2024 yılı, Türkiye ekonomisi ve finansal piyasalar açısından önemli gelişmelere sahne oldu. Merkez bankalarının politikaları, enflasyonla mücadele ve uluslararası ilişkilerdeki değişimler dikkat çekti. Yılın ilk çeyreğinde, dünya genelinde merkez bankalarının enflasyonla mücadele kapsamında izlediği ‘şahin’ politikaların ne zaman sonlanacağına dair belirsizlikler öne çıktı. Bu belirsizlikler, makroekonomik verilerden alınan resesyon sinyalleriyle birleşerek dalgalı bir seyir oluşturdu.
Finansal piyasalarda dalgalı seyir, yılın ilk çeyreğinde belirginleşti. Rusya-Ukrayna savaşının gıdaya ulaşımı engellemesi, Ortadoğu’daki gerginlikler ve artan jeopolitik riskler, yatırımcıların güvenli varlıklara yönelmesine neden oldu. Özellikle petrol arzının tehdit altında olması, yatırımcıların altın gibi güvenli varlıklara olan talebini artırdı. Bu durum, küresel büyüme tahminlerinin gerilemesine ve artan enflasyonun etkisiyle piyasalarda oynaklığın artmasına yol açtı.
Yılın ikinci çeyreğinde, merkez bankalarının faiz indirim döngüsüne ne zaman gireceğine dair belirsizlikler devam etti. Durgunluk risklerinin artması, banka yetkililerinin sözle yönlendirmeleriyle piyasalarda dalgalı bir seyir izlenmesine neden oldu. Bu süreçte, açıklanan makroekonomik veriler, merkez bankalarının para politikalarını gevşetip gevşetmeyeceğine dair ipuçları arandı.

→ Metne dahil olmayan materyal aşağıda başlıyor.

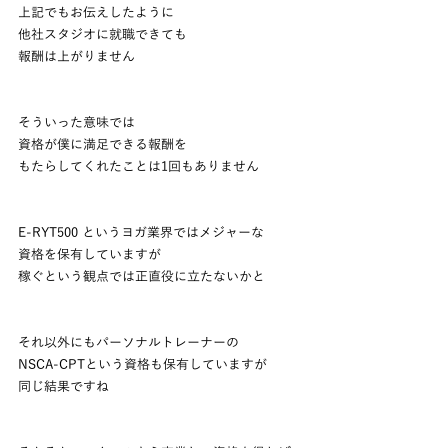
上記でもお伝えしたように
他社スタジオに就職できても
報酬は上がりません
そういった意味では
資格が僕に満足できる報酬を
もたらしてくれたことは1回もありません
E-RYT500 というヨガ業界ではメジャーな
資格を保有していますが
稼ぐという観点では正直役に立たないかと
それ以外にもパーソナルトレーナーの
NSCA-CPTという資格も保有していますが
同じ結果ですね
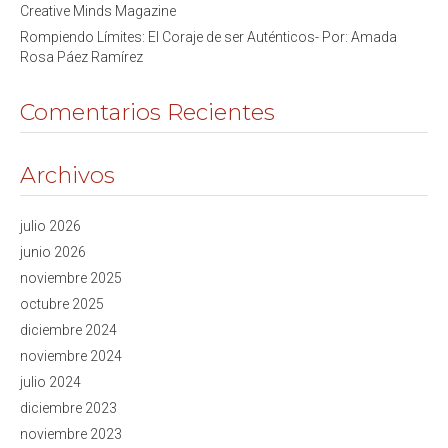
Creative Minds Magazine
Rompiendo Límites: El Coraje de ser Auténticos- Por: Amada
Rosa Páez Ramírez
Comentarios Recientes
Archivos
julio 2026
junio 2026
noviembre 2025
octubre 2025
diciembre 2024
noviembre 2024
julio 2024
diciembre 2023
noviembre 2023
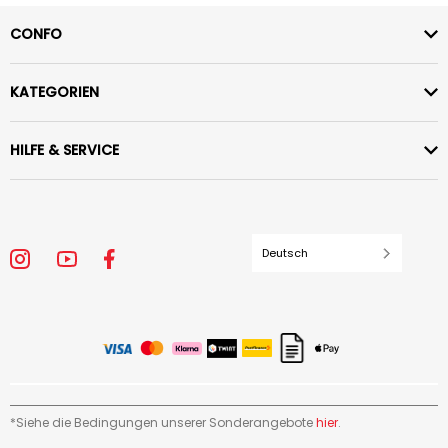
CONFO
KATEGORIEN
HILFE & SERVICE
Deutsch
*Siehe die Bedingungen unserer Sonderangebote
hier
.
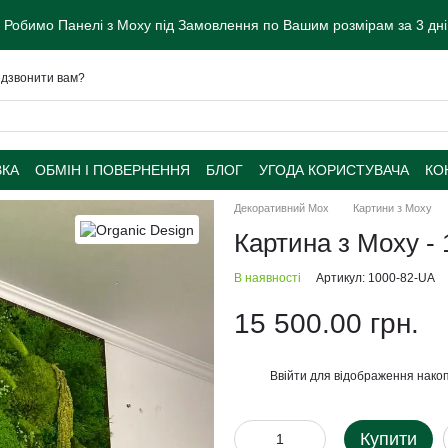
 Робимо Панелі з Моху під Замовлення по Вашим розмірам за 3 дні.
дзвонити вам?
ВКА
ОБМІН І ПОВЕРНЕННЯ
БЛОГ
УГОДА КОРИСТУВАЧА
КО
Декоративний Мох
Картини з Моху
Картина з Моху - 
В наявності
Артикул: 1000-82-UA
15 500.00 грн.
Ввійти
для відображення накоп
%
Купити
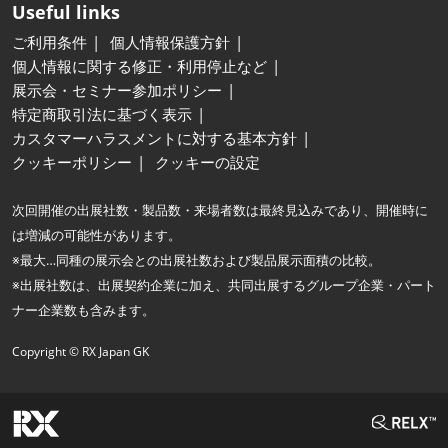
Useful links
ご利用条件
個人情報保護方針
個人情報に関する修正・利用停止など
展示会・セミナー参加ポリシー
特定商取引法に基づく表示
カスタマーハラスメントに対する基本方針
クッキーポリシー
クッキーの設定
次回開催の出展社数・製品数・来場者数は最終見込みであり、開催時に
は増減の可能性があります。
※最大…同種の展示会との出展社数および製品展示面積の比較。
※出展社数は、出展契約企業に加え、共同出展するグループ企業・パート
ナー企業数も含みます。
Copyright © RX Japan GK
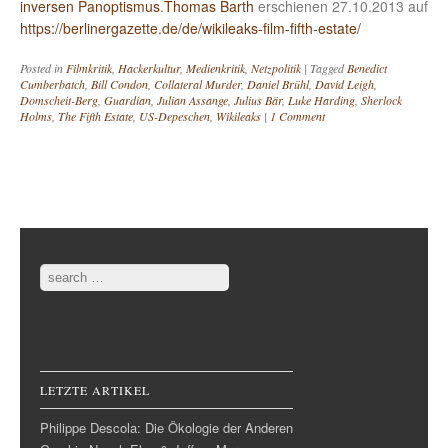
inversen Panoptismus
.
Thomas Barth
erschienen 27.10.2013 auf
https://berlinergazette.de/de/wikileaks-film-fifth-estate/
Posted in
Filmkritik
,
Hackerkultur
,
Medienkritik
,
Netzpolitik
|
Tagged
Benedict
Cumberbatch
,
Bill Condon
,
Collateral Murder
,
Daniel Brühl
,
David Leigh
,
Domscheit-Berg
,
Guardian
,
Julian Assange
,
Julius Bär
,
Luke Harding
,
Sherlock
Holms
,
The Fifth Estate
,
US-Depeschen
,
Wikileaks
|
1 Comment
Post navigation
Search
LETZTE ARTIKEL
Philippe Descola: Die Ökologie der Anderen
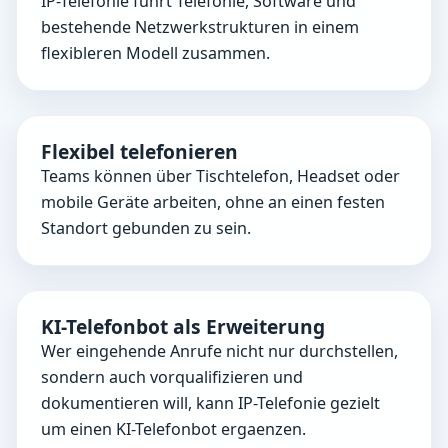
geordneter Teil des Tagesgeschäfts.
IP-Telefonie führt Telefonie, Software und
bestehende Netzwerkstrukturen in einem
Kommunikationslösungen sollen Teams entlasten
flexibleren Modell zusammen.
und Anliegen kontrolliert in den richtigen Prozess
führen.
Flexibel telefonieren
Teams können über Tischtelefon, Headset oder
mobile Geräte arbeiten, ohne an einen festen
Standort gebunden zu sein.
KI-Telefonbot als Erweiterung
Wer eingehende Anrufe nicht nur durchstellen,
sondern auch vorqualifizieren und
dokumentieren will, kann IP-Telefonie gezielt
um einen KI-Telefonbot ergaenzen.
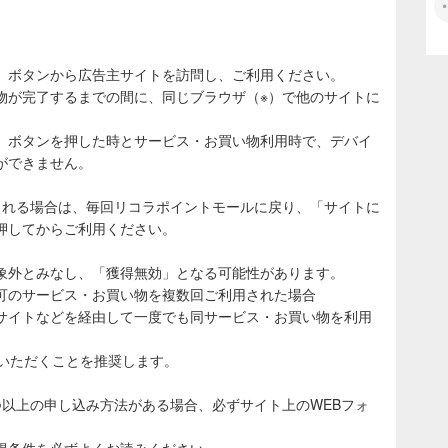
」ボタンから広告主サイトを訪問し、ご利用ください。
物が完了するまでの間に、同じブラウザ（※）で他のサイトに
。
」ボタンを押した時とサービス・お買い物利用時で、デバイ
ができません。
される場合は、毎回リコラポイントモールに戻り、「サイトに
押してからご利用ください。
象外とみなし、「獲得無効」となる可能性があります。
可のサービス・お買い物を複数回ご利用された場合
サイトなどを経由して一度でも同サービス・お買い物を利用
ていただくことを推奨します。
つ以上の申し込み方法がある場合、必ずサイト上のWEBフォ
得条件を必ずよくお読みください。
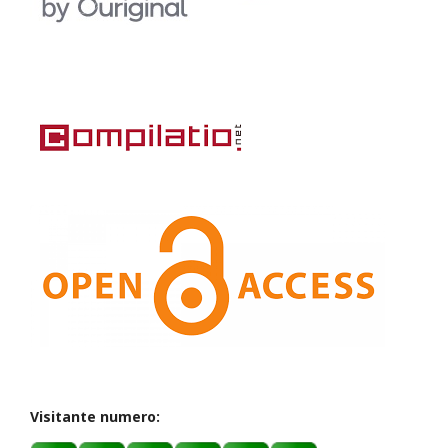
Visitante numero:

Yurt içinde, Türkiye Cumhuriyet Merkez Bankası’nın (TCMB) para politikasında atacağı adımlar yakından takip edildi. 2024’ün ilk Para Politikası Kurulu toplantısında, politika faizi 250 baz puan artırılarak yüzde 45’e yükseltildi. Bu durum, Türkiye’nin yurt dışı borçlanma ihalelerine yönelik artan ilgi sağladı. Borçlanma faizlerinin düşmesi ve vadelerin uzaması, uygulanan ekonomi programına güveni artırdı.
Bu dönemde, kripto varlıklara ilişkin yasal düzenlemelerde çalışmalar sürdü. Hazine ve Maliye Bakanı Mehmet Şimşek, kripto varlık düzenlemesiyle ilgili olarak, “Bu alanı daha güvenli hale getirmek ve ortaya çıkabilecek riskleri bertaraf etmek” amacıyla çalışmaların son aşamaya geldiğini belirtti. Türkiye’nin 5 yıllık kredi risk primi (CDS) 300 baz puana kadar geriledi.
Cumhurbaşkanı Recep Tayyip Erdoğan, 2025 yılı hedeflerine yönelik güçlü mesajlar vererek, fırsatçılara karşı mücadelelerinin devam edeceğini ifade etti. Erdoğan, “Milletin ekmeğine göz diken fırsatçılarla mücadelemizi 2025 senesinde de kararlılıkla sürdüreceğiz” dedi. Bu açıklamalar, piyasalarda güven duygusunu artıran önemli bir etken oldu.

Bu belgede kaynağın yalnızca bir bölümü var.